"""

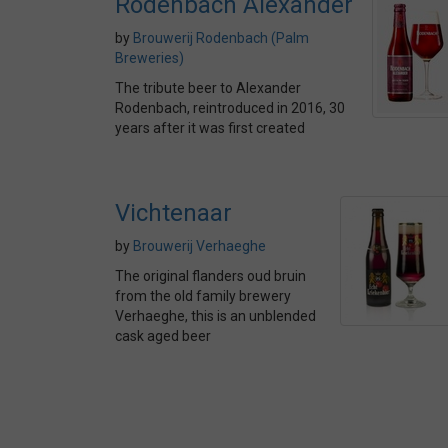
Rodenbach Alexander
by
Brouwerij Rodenbach (Palm
Breweries)
The tribute beer to Alexander
Rodenbach, reintroduced in 2016, 30
years after it was first created
Vichtenaar
by
Brouwerij Verhaeghe
The original flanders oud bruin
from the old family brewery
Verhaeghe, this is an unblended
cask aged beer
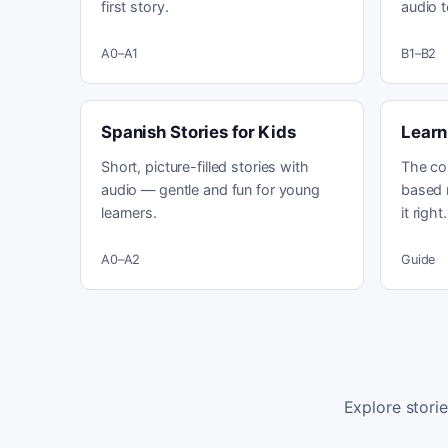
first story.
audio t
A0–A1
B1–B2
Spanish Stories for Kids
Learn
Short, picture-filled stories with
The co
audio — gentle and fun for young
based 
learners.
it right.
A0–A2
Guide
Explore stori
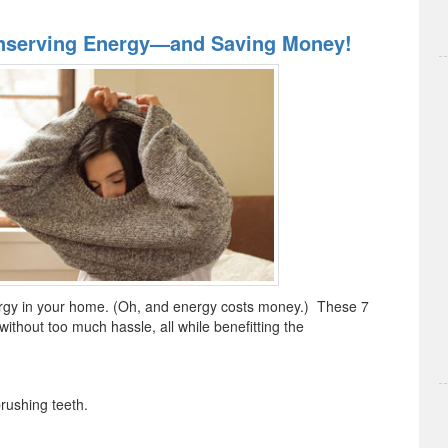
nserving Energy—and Saving Money!
rgy in your home. (Oh, and energy costs money.) These 7
e without too much hassle, all while benefitting the
ushing teeth.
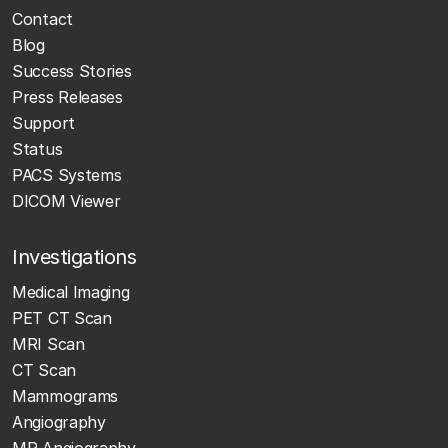
Contact
Blog
Success Stories
Press Releases
Support
Status
PACS Systems
DICOM Viewer
Investigations
Medical Imaging
PET CT Scan
MRI Scan
CT Scan
Mammograms
Angiography
MR Angiography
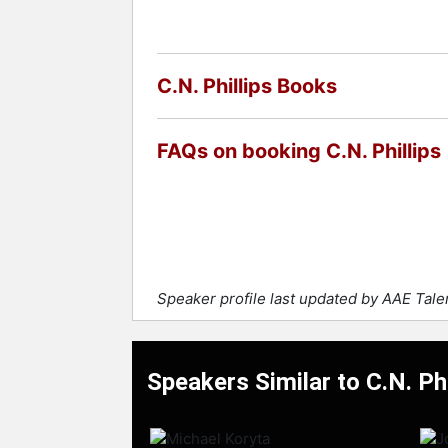
C.N. Phillips Books
FAQs on booking C.N. Phillips
Speaker profile last updated by AAE Tal
Speakers Similar to C.N. Phi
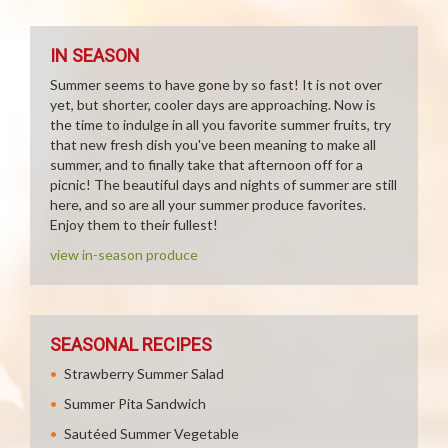
IN SEASON
Summer seems to have gone by so fast! It is not over
yet, but shorter, cooler days are approaching. Now is
the time to indulge in all you favorite summer fruits, try
that new fresh dish you've been meaning to make all
summer, and to finally take that afternoon off for a
picnic! The beautiful days and nights of summer are still
here, and so are all your summer produce favorites.
Enjoy them to their fullest!
view in-season produce
SEASONAL RECIPES
Strawberry Summer Salad
Summer Pita Sandwich
Sautéed Summer Vegetable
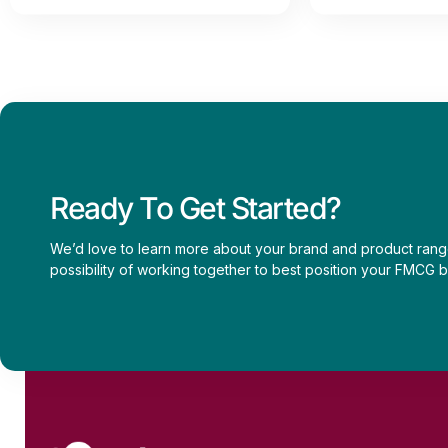
Ready To Get Started?
We’d love to learn more about your brand and product rang
possibility of working together to best position your FMCG b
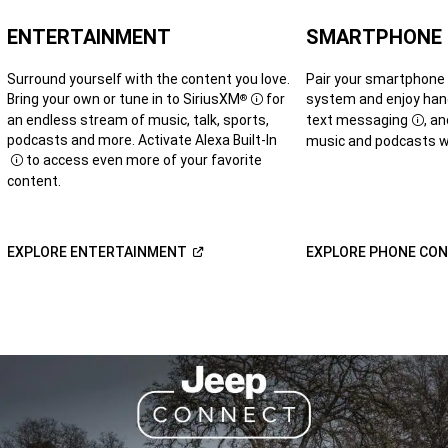
ENTERTAINMENT
SMARTPHONE
Surround yourself with the content you love.
Pair your smartphone
Bring your own or tune in to SiriusXM
for
system and enjoy hand
®
Disclosure
an endless stream of music, talk, sports,
text messaging
, a
Disc
podcasts and more. Activate Alexa Built-In
music and podcasts wh
to access even more of your favorite
Disclosure
content.
(Open
EXPLORE
ENTERTAINMENT
EXPLORE PHONE
CON
in
a
new
window)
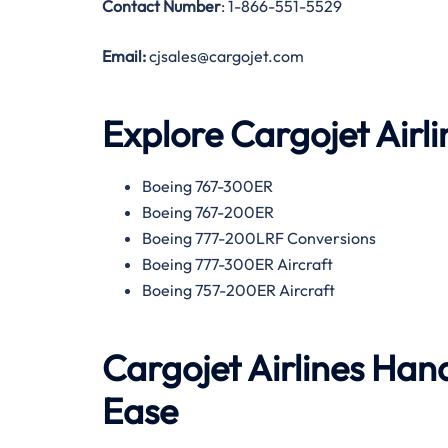
Contact Number
: 1-866-551-5529
Email:
cjsales@cargojet.com
Explore Cargojet Airli
Boeing 767-300ER
Boeing 767-200ER
Boeing 777-200LRF Conversions
Boeing 777-300ER Aircraft
Boeing 757-200ER Aircraft
Cargojet Airlines Hand
Ease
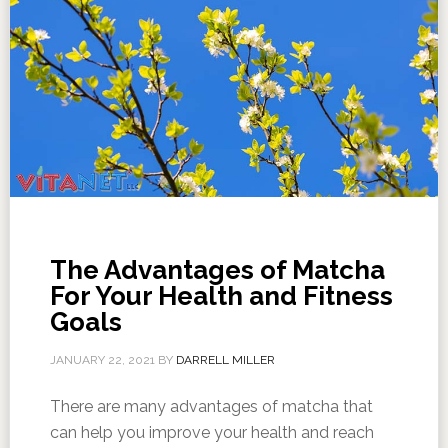
The Advantages of Matcha
For Your Health and Fitness
Goals
JANUARY 22, 2021
BY
DARRELL MILLER
There are many advantages of matcha that
can help you improve your health and reach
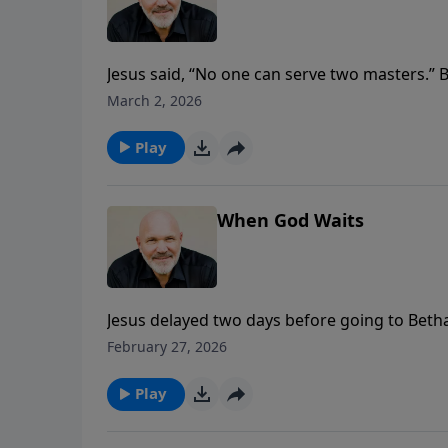
Jesus said, “No one can serve two masters.”
touches nearly every part of our lives? In th
March 2, 2026
attitudes reveal so much about our spiritual h
worry, discontentment, or even pride—and ho
Play
and freedom, no matter the balance in your 
When God Waits
Jesus delayed two days before going to Bethan
Pastor Jeff Schreve shows how God’s timing i
February 27, 2026
Learn to trust His heart when the wait feels
Play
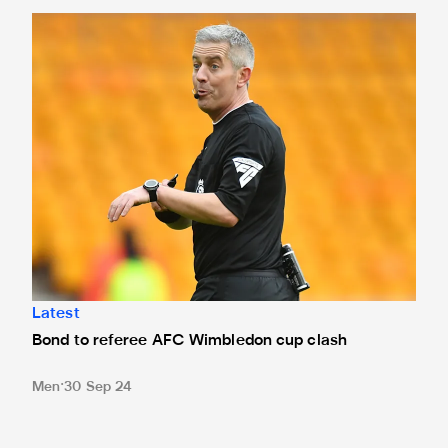
Bond to referee AFC Wimbledon cup clash
Latest
Bond to referee AFC Wimbledon cup clash
Men
30 Sep 24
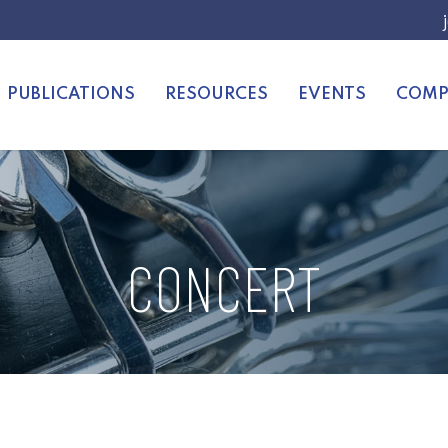
PUBLICATIONS
RESOURCES
EVENTS
COMP
CONCERT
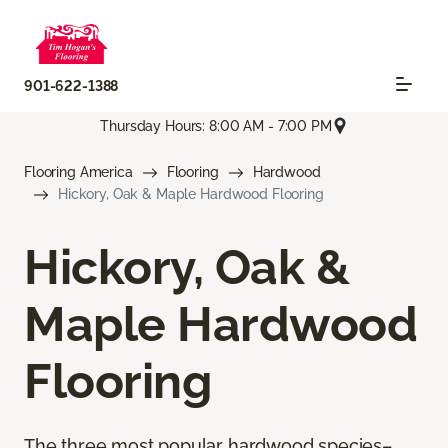
901-622-1388
Thursday Hours: 8:00 AM - 7:00 PM
Flooring America
Flooring
Hardwood
Hickory, Oak & Maple Hardwood Flooring
Hickory, Oak &
Maple Hardwood
Flooring
The three most popular hardwood species–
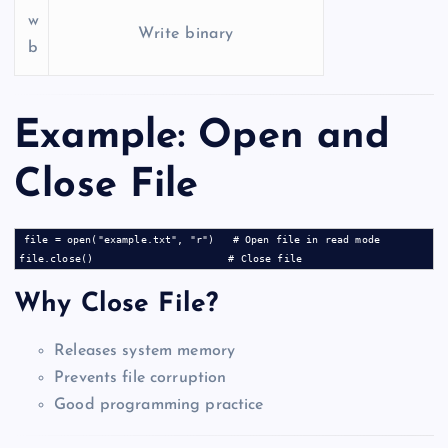
w
Write binary
b
Example: Open and
Close File
file = open("example.txt", "r")   # Open file in read mode

Why Close File?
Releases system memory
Prevents file corruption
Good programming practice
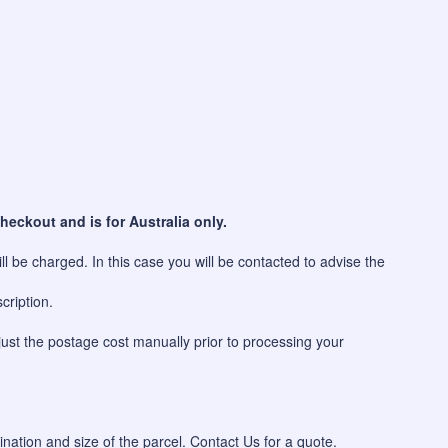
heckout and is for Australia only.
l be charged. In this case you will be contacted to advise the
cription.
just the postage cost manually prior to processing your
ination and size of the parcel. Contact Us for a quote.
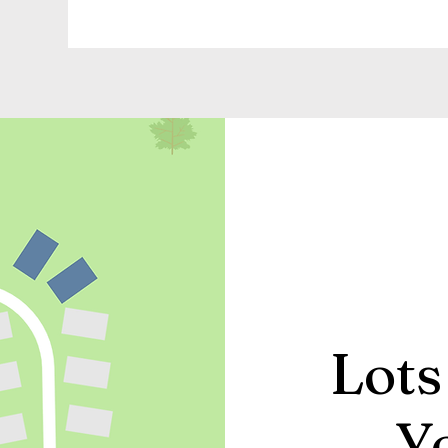
Lots
Y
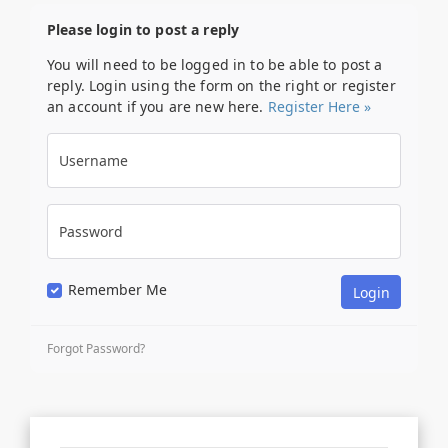
Please login to post a reply
You will need to be logged in to be able to post a
reply. Login using the form on the right or register
an account if you are new here.
Register Here »
Username
Password
Remember Me
Forgot Password?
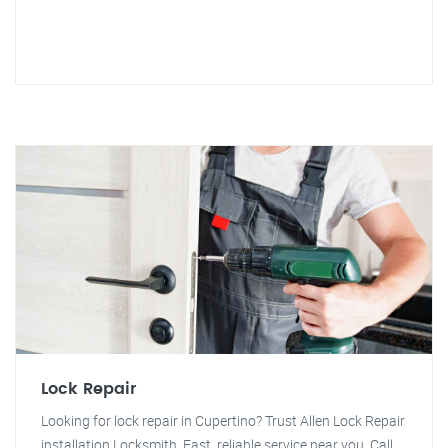
Lock Repair
Looking for lock repair in Cupertino? Trust Allen Lock Repair
installation Locksmith. Fast, reliable service near you. Call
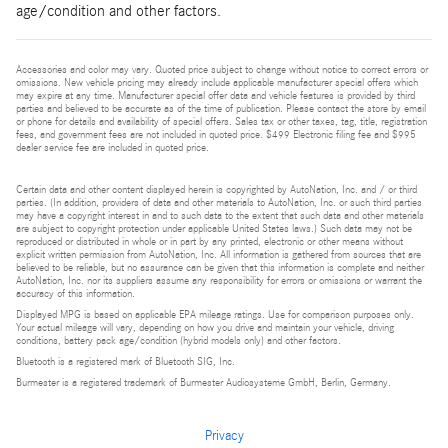
age/condition and other factors.
Accessories and color may vary. Quoted price subject to change without notice to correct errors or
omissions. New vehicle pricing may already include applicable manufacturer special offers which
may expire at any time. Manufacturer special offer data and vehicle features is provided by third
parties and believed to be accurate as of the time of publication. Please contact the store by email
or phone for details and availability of special offers. Sales tax or other taxes, tag, title, registration
fees, and government fees are not included in quoted price. $499 Electronic filing fee and $995
dealer service fee are included in quoted price.
Certain data and other content displayed herein is copyrighted by AutoNation, Inc. and / or third
parties. (In addition, providers of data and other materials to AutoNation, Inc. or such third parties
may have a copyright interest in and to such data to the extent that such data and other materials
are subject to copyright protection under applicable United States laws.) Such data may not be
reproduced or distributed in whole or in part by any printed, electronic or other means without
explicit written permission from AutoNation, Inc. All information is gathered from sources that are
believed to be reliable, but no assurance can be given that this information is complete and neither
AutoNation, Inc. nor its suppliers assume any responsibility for errors or omissions or warrant the
accuracy of this information.
Displayed MPG is based on applicable EPA mileage ratings. Use for comparison purposes only.
Your actual mileage will vary, depending on how you drive and maintain your vehicle, driving
conditions, battery pack age/condition (hybrid models only) and other factors.
Bluetooth is a registered mark of Bluetooth SIG, Inc.
Burmester is a registered trademark of Burmester Audiosysteme GmbH, Berlin, Germany.
Privacy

"""

> _THE TASK_: Look through the entries. Copy out each line with "this" in it.

> _WORKED SOLUTION_:
Verhaeghe, this is an unblended
l be charged. In this case you will be contacted to advise the
believed to be reliable, but no assurance can be given that this information is complete and neither
accuracy of this information.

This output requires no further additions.